* The problem
Please copy every line from the following entries in which the word "KÍNH" appears.

* Input data

[Start of Attachment]

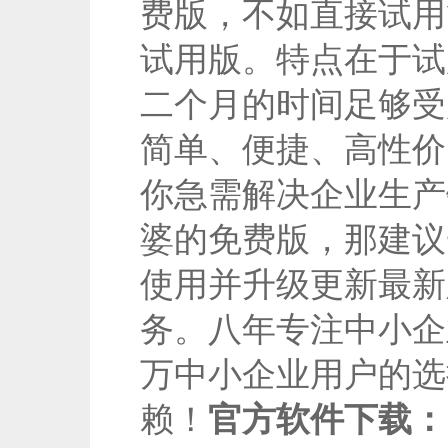
费版，不如直接试用
试用版。特点在于试
二个月的时间足够受
简单、便捷、高性价
你急需解决企业生产
婆的免费版，那建议
使用并升级更新最新
务。八年专注中小企
万中小企业用户的选
赖！
官方软件下载：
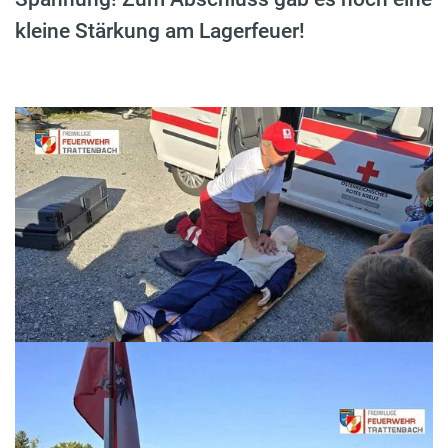
kleine Stärkung am Lagerfeuer!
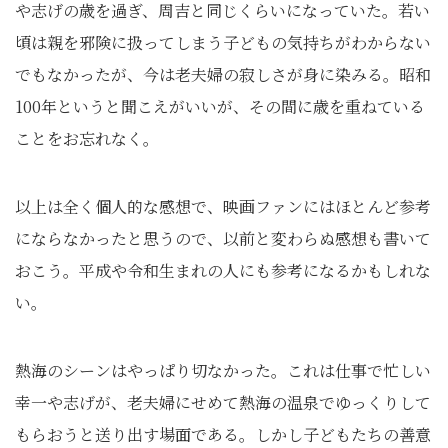
や志げの歳を過ぎ、周吉と同じくらいになっていた。若い
頃は親を邪険に扱ってしまう子どもの気持ちがわからない
でもなかったが、今は老夫婦の寂しさが身に染みる。昭和
100年というと聞こえがいいが、その間に歳を重ねている
ことをお忘れなく。
以上は全く個人的な感想で、映画ファンにはほとんど参考
にならなかったと思うので、以前と変わらぬ感想も書いて
おこう。平成や令和生まれの人にも参考になるかもしれな
い。
熱海のシーンはやっぱり切なかった。これは仕事で忙しい
幸一や志げが、老夫婦にせめて熱海の温泉でゆっくりして
もらおうと送り出す場面である。しかし子どもたちの善意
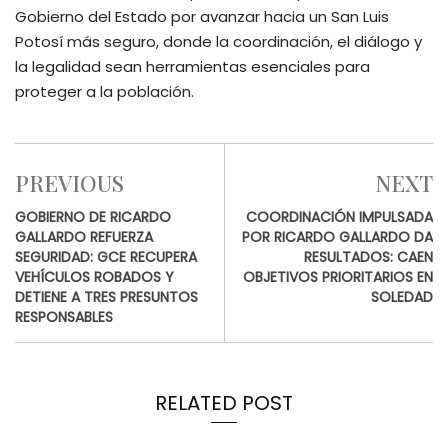
Gobierno del Estado por avanzar hacia un San Luis
Potosí más seguro, donde la coordinación, el diálogo y
la legalidad sean herramientas esenciales para
proteger a la población.
PREVIOUS
NEXT
GOBIERNO DE RICARDO
COORDINACIÓN IMPULSADA
GALLARDO REFUERZA
POR RICARDO GALLARDO DA
SEGURIDAD: GCE RECUPERA
RESULTADOS: CAEN
VEHÍCULOS ROBADOS Y
OBJETIVOS PRIORITARIOS EN
DETIENE A TRES PRESUNTOS
SOLEDAD
RESPONSABLES
RELATED POST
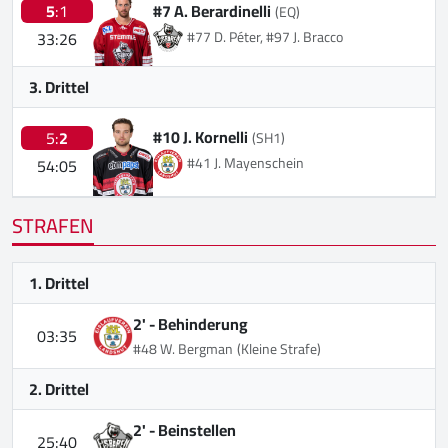
#7 A. Berardinelli
5
:1
(EQ)
#77 D. Péter, #97 J. Bracco
33:26
3. Drittel
#10 J. Kornelli
5:
2
(SH1)
#41 J. Mayenschein
54:05
STRAFEN
1. Drittel
2' -
Behinderung
03:35
#48 W. Bergman
(Kleine Strafe)
2. Drittel
2' -
Beinstellen
25:40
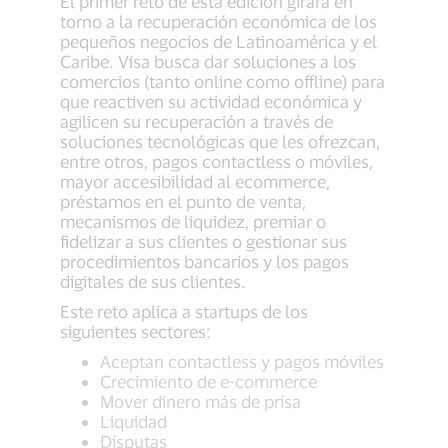
El primer reto de esta edición girará en
torno a la recuperación económica de los
pequeños negocios de Latinoamérica y el
Caribe. Visa busca dar soluciones a los
comercios (tanto online como offline) para
que reactiven su actividad económica y
agilicen su recuperación a través de
soluciones tecnológicas que les ofrezcan,
entre otros, pagos contactless o móviles,
mayor accesibilidad al ecommerce,
préstamos en el punto de venta,
mecanismos de liquidez, premiar o
fidelizar a sus clientes o gestionar sus
procedimientos bancarios y los pagos
digitales de sus clientes.
Este reto aplica a startups de los
siguientes sectores:
Aceptan contactless y pagos móviles
Crecimiento de e-commerce
Mover dinero más de prisa
Liquidad
Disputas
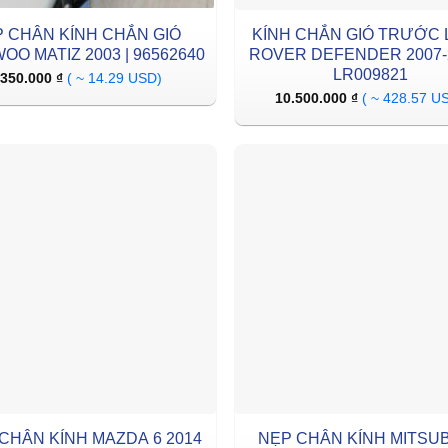
P CHÂN KÍNH CHẮN GIÓ
KÍNH CHẮN GIÓ TRƯỚC
OO MATIZ 2003 | 96562640
ROVER DEFENDER 2007-2
LR009821
350.000
₫
( ~ 14.29 USD)
10.500.000
₫
( ~ 428.57 U
CHÂN KÍNH MAZDA 6 2014
NẸP CHÂN KÍNH MITSUB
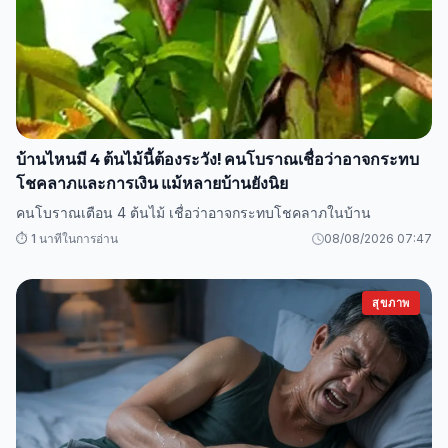
บ้านไหนมี 4 ต้นไม้นี้ต้องระวัง! คนโบราณเชื่อว่าอาจกระทบ
โชคลาภและการเงิน แม้หลายบ้านยังนิย
คนโบราณเตือน 4 ต้นไม้ เชื่อว่าอาจกระทบโชคลาภในบ้าน
⏱️ 1 นาทีในการอ่าน
08/08/2026 07:47
สุขภาพ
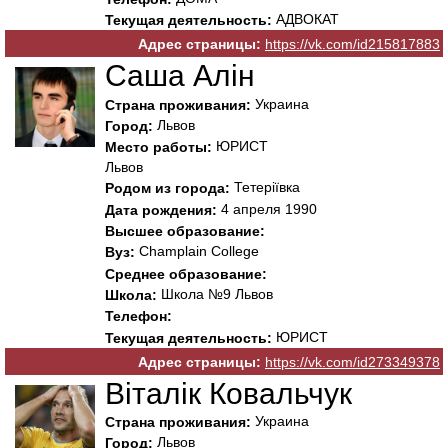
АДВОКАТ
Текущая деятельность:
Адрес страницы:
https://vk.com/id215817883
Саша Алін
Украина
Страна проживания:
Львов
Город:
ЮРИСТ
Место работы:
Львов
Тетеріївка
Родом из города:
4 апреля 1990
Дата рождения:
Высшее образование:
Champlain College
Вуз:
Среднее образование:
Школа №9 Львов
Школа:
Телефон:
ЮРИСТ
Текущая деятельность:
Адрес страницы:
https://vk.com/id273349378
Віталік Ковальчук
Украина
Страна проживания:
Львов
Город:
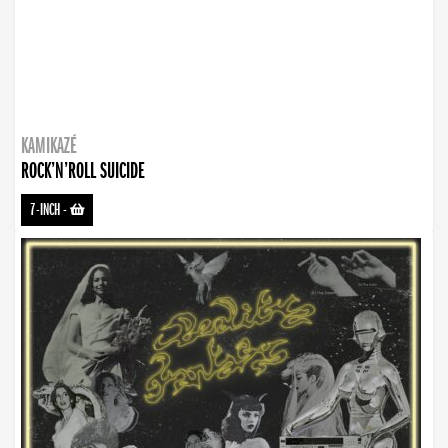
KAMIKAZÉ
ROCK’N’ROLL SUICIDE
7-INCH
-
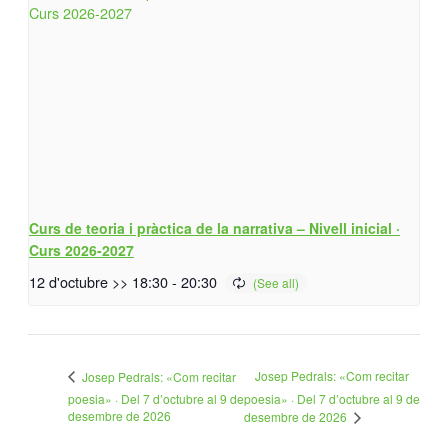
Curs de teoria i pràctica de la narrativa – Nivell inicial ·
Curs 2026-2027
12 d'octubre >> 18:30
-
20:30
Josep Pedrals: «Com recitar
Josep Pedrals: «Com recitar
poesia» · Del 7 d’octubre al 9 de
poesia» · Del 7 d’octubre al 9 de
desembre de 2026
desembre de 2026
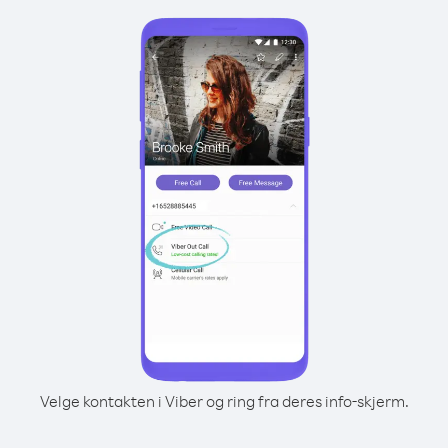
Velge kontakten i Viber og ring fra deres info-skjerm.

[End of Attachment]

* Result of the task
P CHÂN KÍNH CHẮN GIÓ
KÍNH CHẮN GIÓ TRƯỚC
CHÂN KÍNH MAZDA 6 2014
NẸP CHÂN KÍNH MITSUB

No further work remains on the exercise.